Une vie en suspens et le poids des souvenirs
Les Rohingyas ont fui des attaques militaires, des persécutions et des violences sexuelles au Myanmar et vivent maintenant dans des camps décrits comme des « prisons à ciel ouvert », clôturés et surveillés par des gardes. Beaucoup ont perdu des proches, leur maison et même le droit légal d’appartenir à un pays. Des études menées dans les camps rapportent des niveaux élevés de stress post‑traumatique, de dépression, d’anxiété et d’insomnie. Les services de santé mentale conventionnels sont rares et souvent perçus comme étrangers — ancrés dans des langues et des conceptions de la maladie peu familières. Dans ce contexte, la crainte d’une nouvelle violence, le stress quotidien de la pauvreté et la douleur du souvenir du foyer se conjuguent pour rendre la récupération émotionnelle extrêmement difficile.

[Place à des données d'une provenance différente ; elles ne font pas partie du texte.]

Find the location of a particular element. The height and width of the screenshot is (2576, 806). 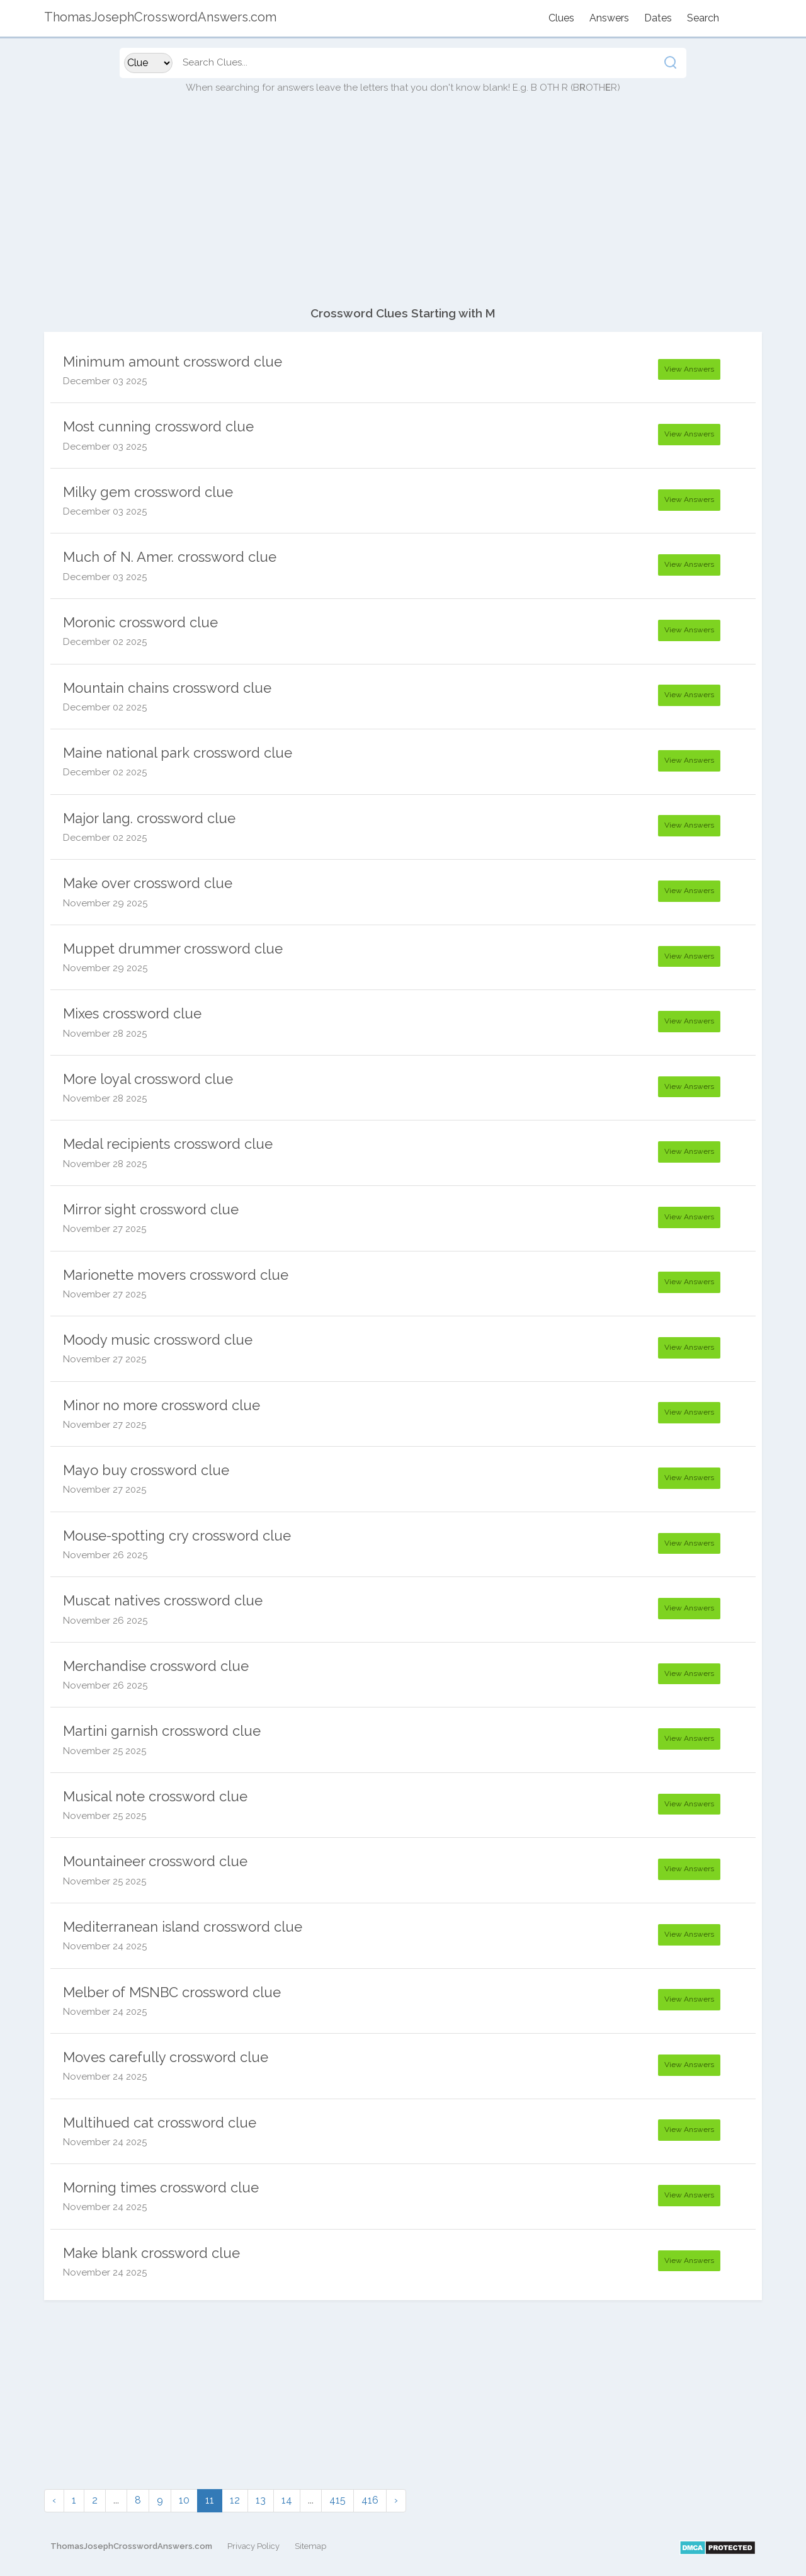 Much of N. Amer. crossword clue is located at coordinates (169, 557).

L’art comme un espace de guérison différent
S’appuyant sur des recherches en art‑thérapie et en études du trauma, les auteurs expliquent que l’activité créative peut offrir une manière plus sûre d’aborder des expériences douloureuses que la seule parole directe. Créer ou vivre l’art peut faire remonter des sentiments enfouis, mais ce processus se fait par les images, le mouvement, le son et le toucher. Ce n’est pas toujours agréable — l’art peut éveiller le deuil, la colère et la nostalgie autant que l’apaisement — mais il peut aider les gens à donner un sens à leurs expériences et à se sentir moins engourdis ou impuissants. Pour des réfugiés ayant perdu à la fois leur foyer et leur statut, l’acte de création peut aussi reconstruire un sentiment de valeur et contribuer à préserver l’identité culturelle, transformant chants, récits et motifs en une sorte de patrie portable.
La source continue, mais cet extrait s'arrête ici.